I don’t often find the time to sit and read a serious newspaper during the week. Normally I’ll just hear the news on the radio, usually while I’m eating, and perhaps skim through a few articles on the web, mainly ones that people have recommended on Facebook. And often, while I’m travelling up to Waterloo or Victoria on my way to take pictures I’ll take a quick glance through The Metro or relax with the Evening Standard later on my way home.
But yesterday I had to wait around at The Print Space while some of the pictures for my gardens show (more later) were being printed, and after leafing through a copy or two of Vice Magazine I picked up The Guardian and found a piece by Roger Tooth, the paper’s head of photography on picture manipulation and trust in news imagery.
You won’t be surprised to find that he’s against it – manipulation that is – at least so far as news photography is concerned, but it’s actually a very clear and sensible piece on the subject. Like me he comes down to a very simple principle, but one that would be hard to define in detail:
“cropping and toning basically anything that might have been done in a darkroom is OK, but the moving of pixels or “cutting and pasting” is forbidden”

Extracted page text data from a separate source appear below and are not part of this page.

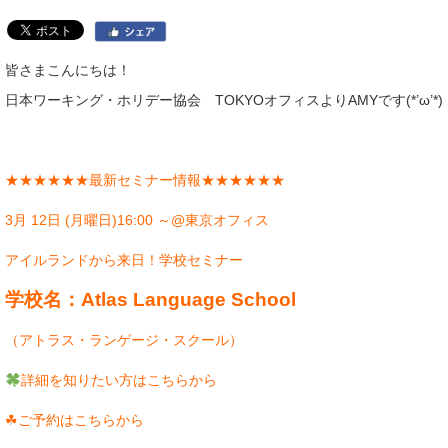
皆さまこんにちは！
日本ワーキング・ホリデー協会 TOKYOオフィスよりAMYです(*’ω’*)
★★★★★★最新セミナー情報★★★★★★
3月 12日 (月曜日)16:00 ～@東京オフィス
アイルランドから来日！学校セミナー
学校名：
Atlas Language School
（アトラス・ランゲージ・スクール）
詳細を知りたい方はこちらから
☘ご予約はこちらから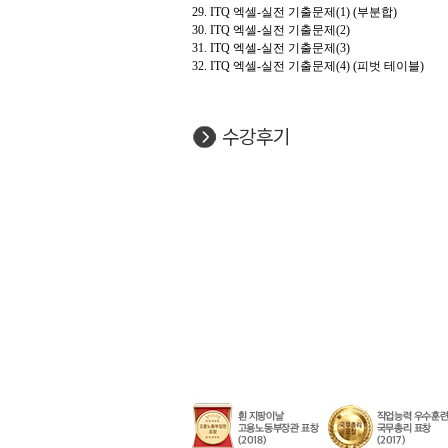
29. ITQ 엑셀-실전 기출문제(1) (부분합)
30. ITQ 엑셀-실전 기출문제(2)
31. ITQ 엑셀-실전 기출문제(3)
32. ITQ 엑셀-실전 기출문제(4) (피벗 테이블)
수강후기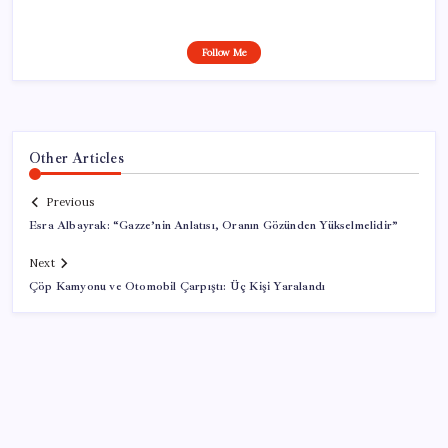
Follow Me
Other Articles
Previous
Esra Albayrak: “Gazze’nin Anlatısı, Oranın Gözünden Yükselmelidir”
Next
Çöp Kamyonu ve Otomobil Çarpıştı: Üç Kişi Yaralandı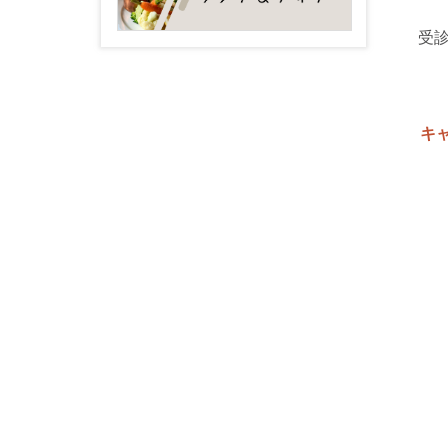
受診可
キ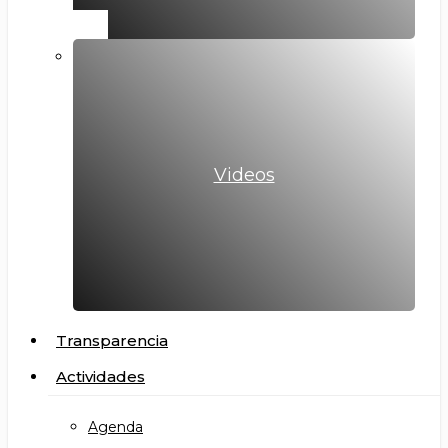
Videos
Transparencia
Actividades
Agenda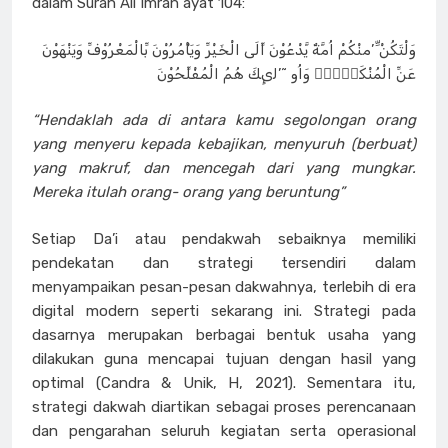
dalam Surah Ali Imran ayat 104:
وَلْتَكُنْ ِّ’منْكُمْ اُمَّةٌ يَّدْعُوْنَ اِّلَى الْخَيْرِّ وَيَأْمُرُوْنَ بِّالْمَعْرُوْفِّ وَيَنْهَوْنَ
عَنِّ الْمُنْكَرِِّۗ وَاُو ˜’لىِٕكَ هُمُ الْمُفْلِّحُوْنَ
“Hendaklah ada di antara kamu segolongan orang
yang menyeru kepada kebajikan, menyuruh (berbuat)
yang makruf, dan mencegah dari yang mungkar.
Mereka itulah orang- orang yang beruntung”
Setiap Da’i atau pendakwah sebaiknya memiliki
pendekatan dan strategi tersendiri dalam
menyampaikan pesan-pesan dakwahnya, terlebih di era
digital modern seperti sekarang ini. Strategi pada
dasarnya merupakan berbagai bentuk usaha yang
dilakukan guna mencapai tujuan dengan hasil yang
optimal (Candra & Unik, H, 2021). Sementara itu,
strategi dakwah diartikan sebagai proses perencanaan
dan pengarahan seluruh kegiatan serta operasional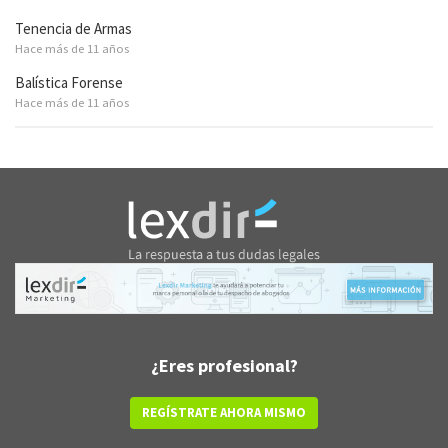
Tenencia de Armas
Hace más de 11 años
Balística Forense
Hace más de 11 años
¿Eres profesional?
REGÍSTRATE AHORA MISMO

and he continues by saying that “We have to trust our photographers and the agencies we deal with“. In the end it does have to come down to trust and the integrity of the photographers concerned. This is one reason why it is so important that photographs are properly attributed, not just to an agency (Getty or Hulton or AP never took a photograph) but to an individual. Of course attribution is one of our moral rights, though unfortunately at the time of the last copyright act the government let itself be lobbied by the newspapers and magazines into denying it to photographers. (The Guardian probably tries more than most, but it would be nice to see closer to 100% attribution there.)
Of course many if not most of the pictures published by The Guardian and all the other newspapers will have had pixels moved, and also other things done to them that would have been difficult or impossible in the darkroom. We routinely use tools to remove dust spots that clone pixels from one part of an image to another, and make complex adjustments to exposure, contrast, colour balance et al which were just not possible in those dim days of BD (before digital.) And back in BD I used to teach students how it was possible to combine negatives and many other tricks.
It really does come down to intention. To show the viewer what I saw as clearly as I can and as honestly as I can. What I do at the computer or in the darkroom is a continuation of what I do at the scene.
Tooth also makes the fine and sensible point that what is acceptable depends on the usage of a picture. Some things that would not be acceptable in a news photograph would be fine when making a portrait for the arts pages. There are still limits, but they are – at least arguably – in rather different places.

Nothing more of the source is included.